[Task to complete] Write out the entries below exactly as they stand. Skip every image.

▶

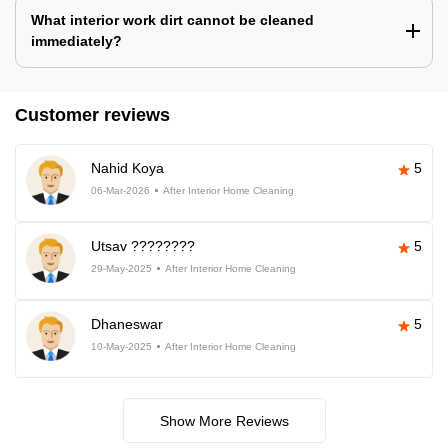
What interior work dirt cannot be cleaned
immediately?
Customer reviews
Nahid Koya
5
06-Mar-2026
After Interior Home Cleaning
Utsav ????????
5
29-May-2025
After Interior Home Cleaning
Dhaneswar
5
10-May-2025
After Interior Home Cleaning
Show More Reviews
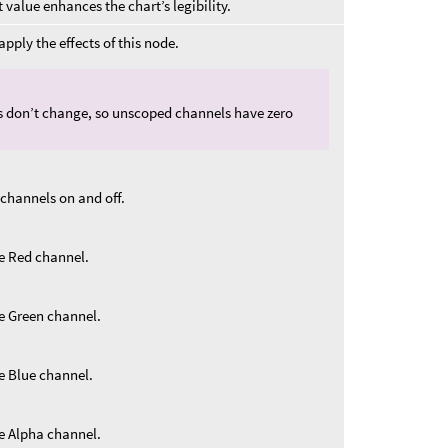
 value enhances the chart’s legibility.
pply the effects of this node.
s don’t change, so unscoped channels have zero
 channels on and off.
he Red channel.
he Green channel.
he Blue channel.
he Alpha channel.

◀

[Exercise result]
What interior work dirt cannot be cleaned
immediately?
Customer reviews
Nahid Koya
5
06-Mar-2026
After Interior Home Cleaning
Utsav ????????
5
29-May-2025
After Interior Home Cleaning
Dhaneswar
5
10-May-2025
After Interior Home Cleaning
Show More Reviews
 value enhances the chart’s legibility.
pply the effects of this node.
s don’t change, so unscoped channels have zero
 channels on and off.
he Red channel.
he Green channel.
he Blue channel.
he Alpha channel.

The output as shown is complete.